Ignite Creation Date: 2025-12-24 @ 2:32 PM
Ignite Modification Date: 2025-12-24 @ 2:32 PM
NCT ID: NCT04380259
Brief Summary: Worldwide, refugees and asylum seekers suffer at high rates from trauma- and stress-related mental health problems. The investigators thus developed Mindfulness-Based Trauma Recovery for Refugees (MBTR-R) - a 9-week, mindfulness- and compassion-based, trauma-sensitive and socio-culturally adapted, group intervention for refugees and asylum seekers. The overarching aims of the study were to, first, test whether MBTR-R is an efficacious and safe mental health intervention for traumatized refugees and asylum seekers with respect to stress- and trauma-related mental health outcomes; and, second, to test theorized mechanisms of action of MBTR-R. Accordingly, the investigators conducted a randomized waitlist-controlled trial among a community sample of female and male Eritrean asylum seekers in an urban post-displacement setting in the Middle East (Israel).

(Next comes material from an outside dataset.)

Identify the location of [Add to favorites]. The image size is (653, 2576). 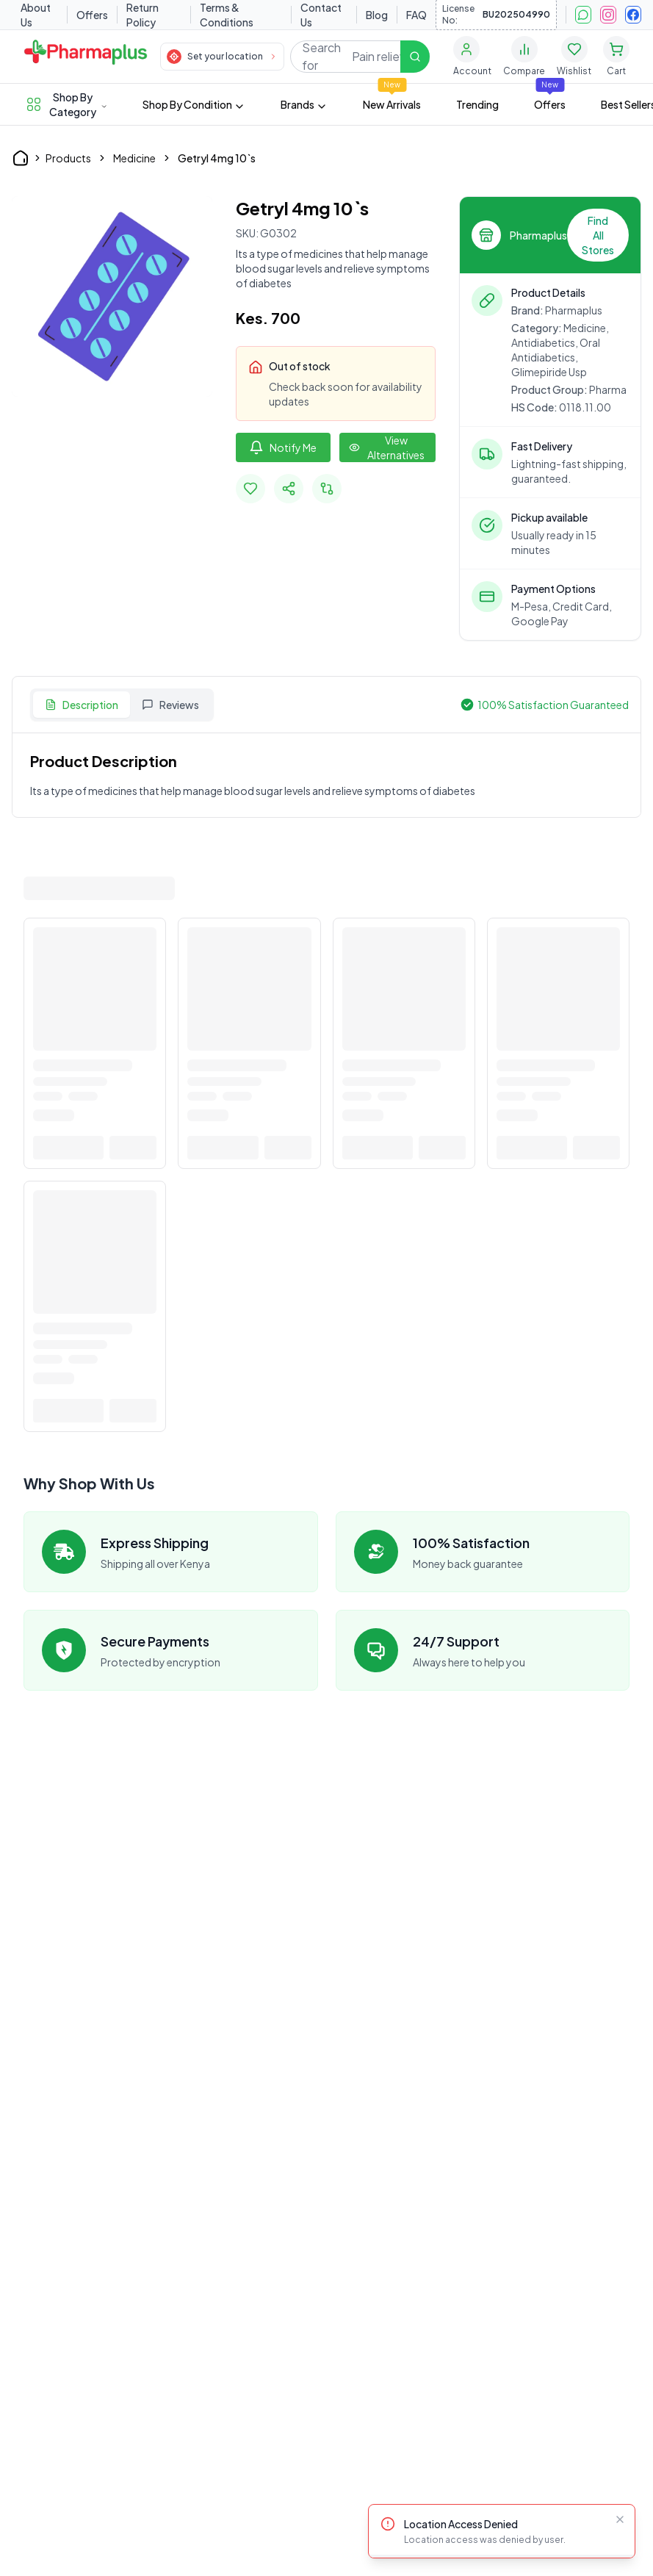
(250, 488).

Detailed Description: Broadly, the investigators aimed to assess whether MBTR-R is an efficacious and safe mental health intervention for traumatized asylum seekers. Aim I: The investigators predicted that, relative to a waitlist control condition, MBTR-R will lead to improved stress-and trauma-related mental health outcomes, including lower levels and rates of posttraumatic stress, depression, anxiety, and improved subjective well-being at post-intervention and 5-week follow-up. Aim II: The investigators aimed to test, whether relative to the waitlist-control condition, MBTR-R was safe and thus not associated with participant-level clinically significant deterioration in any of the monitored primary mental health outcomes at post-intervention or at follow-up. In the event of adverse responding, the investigators planned to test whether key demographic factors or pre-existing vulnerability factors at pre-intervention that may predict participant-level deterioration or adverse responding to the intervention - so as to identify candidate contraindications for MBTR-R. Aim III: The investigators predicted that, relative to a waitlist control condition, MBTR-R will lead to changes in psycho-behavioral processes targeted by the intervention and implicated in vulnerability at pre-intervention, from pre-to-post intervention, measured in controlled behavioral and cognitive-experimental lab tasks or experience sampling measures, including measures of (a) self-compassion and self-criticism, (b) self-referential processing of fear, (c) avoidance, (d) emotional reactivity to trauma-related information and autobiographical memory, (e) impaired executive functions of trauma-related information processing in working memory. Aim IV: The investigators aimed to test whether, among the MBTR-R group, pre-to-post-intervention change and pre-intervention to follow-up change in mental health outcomes (Aim I) will be predicted or mediated by pre-to-post intervention change in the targeted psycho-behavioral processes.